Ten patients followed up after discontinuation of therapy. The mean follow up period was 3.5 ± 2.4 months (0.5-9 months). Three patients had remission; 2 had partial remission (reduction in antihistamine requirement) one patient each belonging to placebo and methotrexate group and one patient in the methotrexate group had complete remission (off antihistamines, no recurrence of lesions/symptoms) at 6 months. Rest of the patients relapsed immediately after stoppage of therapy; full or hiked up dosage of H1 antihistaminics were required to control the symptoms.

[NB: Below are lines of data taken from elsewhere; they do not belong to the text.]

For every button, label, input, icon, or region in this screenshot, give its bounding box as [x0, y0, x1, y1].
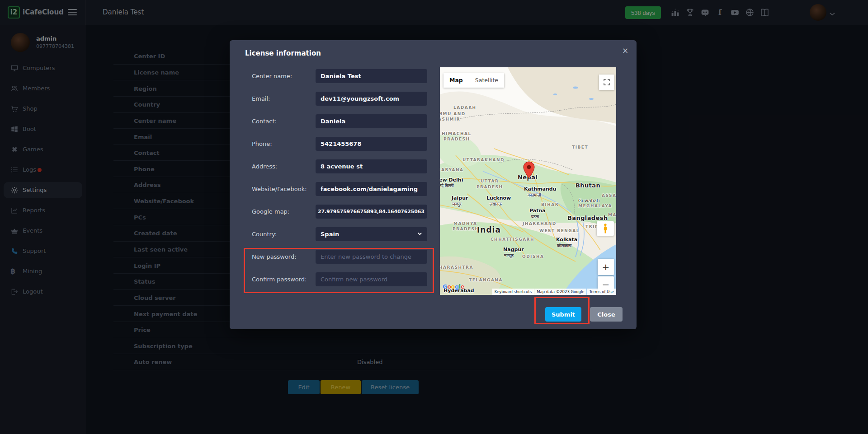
phone-input[interactable]	[316, 137, 427, 151]
field-label: Confirm password:	[252, 272, 307, 286]
map-label: Nagpur	[503, 247, 524, 252]
map-terrain	[440, 67, 616, 295]
field-label: Website/Facebook:	[252, 182, 307, 196]
google-map-input[interactable]	[316, 205, 427, 219]
zoom-in-button[interactable]: +	[598, 259, 614, 275]
email-input[interactable]	[316, 92, 427, 106]
fullscreen-icon[interactable]	[599, 75, 614, 90]
close-icon[interactable]: ×	[620, 46, 630, 56]
map-data-attribution: Map data ©2023 Google	[534, 289, 586, 295]
field-label: Center name:	[252, 69, 292, 83]
satellite-type-button[interactable]: Satellite	[469, 73, 504, 88]
map-type-control: Map Satellite	[443, 73, 504, 88]
map-label: लखनऊ	[490, 201, 502, 207]
map-label: HIMACHAL	[442, 131, 472, 136]
map-label: TELANGANA	[469, 278, 503, 282]
chevron-down-icon	[417, 231, 422, 238]
map-label: CHHATTISGARH	[491, 237, 534, 242]
form-row: Google map:	[230, 205, 440, 219]
address-input[interactable]	[316, 159, 427, 173]
map-label: MADHYA	[453, 221, 477, 226]
map-label: PRADESH	[476, 185, 503, 189]
map-attribution: Keyboard shortcuts Map data ©2023 Google…	[492, 289, 616, 295]
form-row: Center name:	[230, 69, 440, 83]
modal-title: License information	[245, 49, 321, 57]
form-row: Address:	[230, 159, 440, 173]
map-label: काठमाडौं	[528, 192, 541, 198]
terms-of-use-link[interactable]: Terms of Use	[587, 289, 616, 295]
field-label: Phone:	[252, 137, 272, 151]
map-label: ASHMIR	[440, 117, 460, 121]
map-label: TIBET	[572, 145, 588, 149]
map-label: Kathmandu	[524, 186, 556, 192]
center-name-input[interactable]	[316, 69, 427, 83]
map-label: Patna	[529, 208, 546, 214]
new-password-input[interactable]	[316, 250, 427, 264]
country-select-value: Spain	[321, 231, 339, 238]
keyboard-shortcuts-link[interactable]: Keyboard shortcuts	[492, 289, 534, 295]
map-label: LADAKH	[453, 105, 476, 110]
map-label: UTTAR	[481, 179, 499, 183]
confirm-password-input[interactable]	[316, 272, 427, 286]
form-row: Email:	[230, 92, 440, 106]
map-label: ASSAM	[602, 193, 616, 198]
map-label: कोलकाता	[557, 243, 571, 248]
google-map[interactable]: LADAKHMMU ANDASHMIRHIMACHALPRADESHTIBETU…	[440, 67, 616, 295]
map-label: India	[477, 225, 501, 234]
map-label: Bangladesh	[567, 215, 608, 221]
form-row: Phone:	[230, 137, 440, 151]
map-label: MEGHALAYA	[578, 204, 612, 208]
map-marker-pin[interactable]	[523, 161, 535, 180]
app-root: i2 iCafeCloud Daniela Test 538 days f ad…	[0, 0, 868, 434]
field-label: Address:	[252, 159, 277, 173]
map-label: BIHAR	[541, 202, 559, 207]
map-label: WEST BENGAL	[539, 229, 580, 233]
map-label: जयपुर	[452, 201, 462, 207]
license-information-modal: License information × Center name: Email…	[230, 40, 637, 329]
field-label: New password:	[252, 250, 297, 264]
map-label: ew Delhi	[440, 177, 463, 183]
field-label: Email:	[252, 92, 270, 106]
website-facebook-input[interactable]	[316, 182, 427, 196]
map-label: HARYANA	[440, 168, 464, 172]
map-label: Bhutan	[576, 182, 600, 189]
map-label: MAN	[608, 213, 616, 217]
form-row: Website/Facebook:	[230, 182, 440, 196]
form-row: Country: Spain	[230, 227, 440, 241]
field-label: Google map:	[252, 205, 289, 219]
map-label: UTTARAKHAND	[462, 158, 505, 162]
contact-input[interactable]	[316, 114, 427, 128]
map-label: Guwahati	[578, 198, 600, 203]
map-label: ODISHA	[522, 254, 544, 259]
map-label: नई दिल्ली	[440, 183, 453, 188]
google-logo[interactable]: Google	[443, 283, 464, 290]
field-label: Country:	[252, 227, 277, 241]
country-select[interactable]: Spain	[316, 227, 427, 241]
map-label: PRADESH	[453, 227, 479, 231]
map-label: MMU AND	[440, 112, 466, 116]
map-label: Lucknow	[486, 195, 511, 201]
submit-button[interactable]: Submit	[545, 307, 581, 322]
map-label: Jaipur	[452, 195, 468, 201]
close-button[interactable]: Close	[590, 307, 623, 322]
pegman-icon[interactable]	[597, 221, 614, 236]
map-label: पटना	[531, 214, 539, 219]
field-label: Contact:	[252, 114, 277, 128]
map-type-button[interactable]: Map	[443, 73, 469, 88]
map-label: HARASHTRA	[440, 265, 473, 270]
map-label: Kolkata	[556, 237, 577, 243]
map-label: नागपुर	[504, 253, 514, 258]
form-row: New password:	[230, 250, 440, 264]
form-row: Confirm password:	[230, 272, 440, 286]
map-label: JHARKHAND	[523, 221, 557, 226]
map-label: PRADESH	[443, 137, 470, 141]
form-row: Contact:	[230, 114, 440, 128]
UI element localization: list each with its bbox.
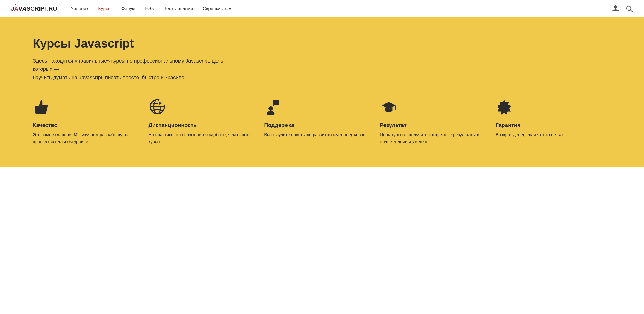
nav-link-forum[interactable]: Форум [121,6,135,11]
dropdown-arrow-icon: ▾ [229,7,231,11]
hero-section: Курсы Javascript Здесь находятся «правил… [0,17,644,167]
user-icon[interactable] [612,5,619,13]
hero-description: Здесь находятся «правильные» курсы по пр… [33,57,240,82]
graduation-icon [380,98,397,115]
feature-distance-title: Дистанционность [149,122,253,128]
feature-quality-title: Качество [33,122,138,128]
feature-support: Поддержка Вы получите советы по развитию… [264,98,380,145]
svg-point-6 [268,106,273,111]
feature-result-desc: Цель курсов - получить конкретные резуль… [380,132,485,145]
hero-title: Курсы Javascript [33,37,611,50]
svg-point-7 [267,111,275,115]
svg-rect-11 [395,105,396,110]
chat-icon [264,98,282,115]
feature-guarantee: Гарантия Возврат денег, если что-то не т… [495,98,611,145]
feature-result: Результат Цель курсов - получить конкрет… [380,98,496,145]
nav-links: Учебник Курсы Форум ES5 Тесты знаний Скр… [70,6,612,11]
svg-marker-10 [382,102,395,109]
nav-link-testy[interactable]: Тесты знаний [164,6,193,11]
svg-line-1 [630,10,632,12]
features-grid: Качество Это самое главное. Мы изучаем р… [33,98,611,145]
feature-support-desc: Вы получите советы по развитию именно дл… [264,132,369,138]
nav-link-uchebnik[interactable]: Учебник [70,6,88,11]
nav-link-kursy[interactable]: Курсы [98,6,111,11]
feature-support-title: Поддержка [264,122,369,128]
site-logo[interactable]: JAVASCRIPT.RU [11,5,57,12]
nav-link-screencasts[interactable]: Скринкасты▾ [203,6,231,11]
svg-rect-8 [273,100,279,105]
globe-icon [149,98,166,115]
nav-link-es5[interactable]: ES5 [145,6,154,11]
navbar: JAVASCRIPT.RU Учебник Курсы Форум ES5 Те… [0,0,644,17]
badge-icon [495,98,513,115]
thumbs-up-icon [33,98,50,115]
feature-guarantee-title: Гарантия [495,122,600,128]
feature-guarantee-desc: Возврат денег, если что-то не так [495,132,600,138]
feature-result-title: Результат [380,122,485,128]
svg-marker-9 [273,105,276,106]
feature-distance-desc: На практике это оказывается удобнее, чем… [149,132,253,145]
feature-quality: Качество Это самое главное. Мы изучаем р… [33,98,149,145]
nav-right-icons [612,5,633,13]
feature-distance: Дистанционность На практике это оказывае… [149,98,264,145]
feature-quality-desc: Это самое главное. Мы изучаем разработку… [33,132,138,145]
search-icon[interactable] [625,5,633,13]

No life-threatening therapy related adverse effects were noted. The placebo group did not report any side effects. One patient in the methotrexate group was withdrawn from the study due to severe nausea/vomiting uncontrolled with antiemetics (domperidone 20 mg) and improved after the drug was discontinued. She did not experience any laboratory derangements. Two patients in the methotrexate group showed a rise in transaminase levels; one showed a mild (1.5x) rise at 8 weeks which improved spontaneously despite continuation of therapy and did not recur, and another showed 3x rise at 12 weeks, i.e., at the end of therapy but other investigations were within normal limits (bilirubin, viral markers, ultrasound abdomen) and the levels returned to normal 7 days later.

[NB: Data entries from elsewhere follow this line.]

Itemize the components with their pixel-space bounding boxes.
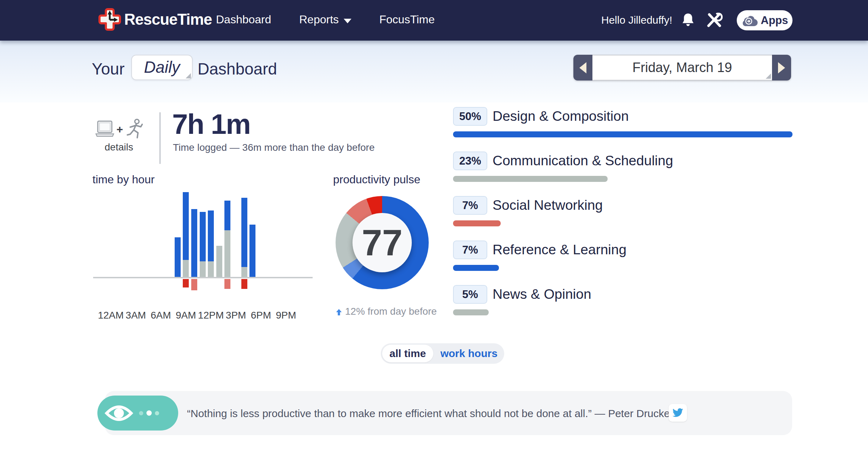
view-selector-value: Daily (144, 58, 180, 76)
date-selector: Friday, March 19 (573, 55, 791, 81)
arrow-right-icon (778, 62, 785, 73)
category-label[interactable]: News & Opinion (493, 286, 591, 302)
productive-segment (208, 210, 214, 261)
hour-bar-5pm (249, 225, 255, 277)
productive-segment (200, 212, 206, 261)
time-by-hour-chart: 12AM3AM6AM9AM12PM3PM6PM9PM (93, 187, 313, 321)
x-axis-label: 12PM (198, 310, 224, 321)
notifications-bell-icon[interactable] (682, 13, 694, 28)
x-axis-label: 6AM (151, 310, 171, 321)
productive-segment (191, 209, 197, 277)
category-bar (453, 131, 792, 137)
dropdown-grip-icon (766, 73, 771, 79)
brand-name[interactable]: RescueTime (124, 11, 212, 28)
x-axis-label: 3PM (226, 310, 246, 321)
neutral-segment (200, 261, 206, 277)
toggle-work-hours[interactable]: work hours (437, 345, 501, 362)
neutral-segment (216, 246, 222, 277)
hour-bar-11am (200, 212, 206, 277)
category-label[interactable]: Communication & Scheduling (493, 153, 673, 168)
category-percent-badge: 5% (453, 285, 487, 304)
date-label: Friday, March 19 (632, 60, 732, 75)
very_distracting-segment (241, 279, 247, 289)
quote-text: “Nothing is less productive than to make… (187, 408, 673, 420)
settings-tools-icon[interactable] (706, 13, 723, 30)
pulse-change-note: 12% from day before (336, 306, 429, 317)
productivity-pulse-donut: 77 (336, 196, 429, 289)
productivity-pulse-title: productivity pulse (333, 173, 420, 186)
neutral-segment (224, 230, 230, 277)
neutral-segment (208, 261, 214, 277)
pulse-score: 77 (362, 222, 403, 264)
hour-bar-2pm (224, 201, 230, 277)
arrow-left-icon (579, 62, 586, 73)
ellipsis-dots-icon (139, 410, 159, 416)
time-by-hour-title: time by hour (92, 173, 155, 186)
plus-glyph: + (116, 123, 123, 136)
rescuetime-logo-icon[interactable] (98, 8, 121, 33)
view-selector-dropdown[interactable]: Daily (131, 55, 193, 80)
hour-bar-10am (191, 209, 197, 277)
neutral-segment (241, 267, 247, 277)
divider (159, 112, 161, 164)
category-percent-badge: 7% (453, 196, 487, 215)
page-title-prefix: Your (92, 59, 125, 78)
tweet-share-button[interactable] (669, 404, 687, 422)
details-link[interactable]: details (92, 142, 145, 153)
x-axis-label: 12AM (98, 310, 123, 321)
category-label[interactable]: Social Networking (493, 197, 603, 213)
category-label[interactable]: Design & Composition (493, 108, 629, 124)
distracting-segment (191, 279, 197, 290)
user-greeting: Hello Jilleduffy! (601, 14, 672, 26)
nav-item-reports[interactable]: Reports (299, 13, 351, 26)
nav-item-dashboard[interactable]: Dashboard (216, 13, 271, 26)
twitter-bird-icon (673, 408, 683, 417)
category-bar (453, 176, 608, 182)
apps-button[interactable]: Apps (737, 10, 792, 30)
hour-bar-9am (183, 192, 189, 277)
x-axis-label: 3AM (126, 310, 146, 321)
next-day-button[interactable] (772, 55, 791, 81)
productive-segment (249, 225, 255, 277)
eye-icon (104, 403, 134, 423)
laptop-icon (95, 120, 114, 138)
devices-icons: + (95, 119, 145, 140)
cloud-apps-icon (741, 14, 758, 27)
rescuetime-dashboard: RescueTime Dashboard Reports FocusTime H… (0, 0, 868, 457)
productive-segment (241, 198, 247, 267)
chevron-down-icon (344, 19, 351, 23)
category-bar (453, 265, 499, 271)
category-label[interactable]: Reference & Learning (493, 242, 626, 257)
category-bar (453, 220, 501, 226)
category-bar (453, 309, 489, 315)
very_distracting-segment (183, 279, 189, 287)
x-axis-label: 9PM (276, 310, 296, 321)
arrow-up-icon (336, 309, 342, 315)
x-axis-label: 9AM (176, 310, 196, 321)
category-percent-badge: 50% (453, 107, 487, 126)
dropdown-grip-icon (186, 73, 191, 78)
hour-bar-8am (175, 237, 181, 277)
x-axis-label: 6PM (251, 310, 271, 321)
date-display-dropdown[interactable]: Friday, March 19 (592, 55, 772, 81)
previous-day-button[interactable] (573, 55, 592, 81)
hour-bar-4pm (241, 198, 247, 277)
pulse-change-text: 12% from day before (345, 306, 437, 317)
productive-segment (224, 201, 230, 230)
top-nav: RescueTime Dashboard Reports FocusTime H… (0, 0, 868, 41)
nav-item-focustime[interactable]: FocusTime (379, 13, 435, 26)
donut-center: 77 (352, 213, 412, 272)
category-percent-badge: 7% (453, 241, 487, 259)
time-logged-value: 7h 1m (172, 108, 250, 141)
category-percent-badge: 23% (453, 152, 487, 170)
time-scope-toggle: all time work hours (381, 343, 504, 364)
productive-segment (175, 237, 181, 277)
time-logged-note: Time logged — 36m more than the day befo… (173, 142, 375, 153)
page-title-suffix: Dashboard (198, 59, 277, 78)
running-person-icon (125, 119, 144, 140)
apps-button-label: Apps (761, 14, 788, 27)
hour-bar-1pm (216, 246, 222, 277)
toggle-all-time[interactable]: all time (382, 345, 433, 362)
neutral-segment (183, 260, 189, 277)
chart-axis-line (93, 277, 313, 278)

Management of chronic urticaria is time consuming and frustrating and has high direct and indirect healthcare costs with socio-economic implications due to reduction in performance by almost 20-30%. , Resistant urticaria has been variously defined in literature as a steroid dependant rash poorly responsive to Multiple antihistamies and immunosuppressive agents.  Okubo et al., defined patients not responding to 10 mg cetirizine per day for 1 week as having resistant urticaria.  European Union consensus guidelines define resistant urticaria as one which is not controlled after updosing of non-sedating H1 antihistaminics to 4 times the usual dose, but they indicate that this recommendation is based on low quality evidence.  Hence, in the absence of a standard definition, we used our own definition of resistant urticaria. Several immunosuppressive and immunomodulatotory agents have been tried in the treatment of resistant urticarias, out of which cyclosporine is the most well studied. In a randomized controlled trial on 99 patients with chronic idiopathic urticaria, among three treatment arms treated for 16 weeks each (cyclosporine, cyclosporine with placebo and placebo), there was significant improvement in symptom scores in cyclosporine groups compared with placebo, starting at 8 weeks of therapy and this improvement was maintained even 8 weeks after stopping therapy. 
Similarly, a RCT evaluated single dose omalizumab in 90 patients of H1 antihistamine refractory chronic idiopathic urticaria. Only the 300 mg omalizumab group and the 600 mg omalizumab group showed greater improvement versus the placebo group in urticaria activity scores. Onset of effect with omalizumab occurred after 1 to 2 weeks. Omalizumab was well tolerated, and the incidence of adverse events was similar across treatment groups.  Similarly in a recent phase 3 RCT, omalizumab 150 mg and 300 mg once a month was found to improve chronic urticaria significantly better than placebo and was well tolerated. 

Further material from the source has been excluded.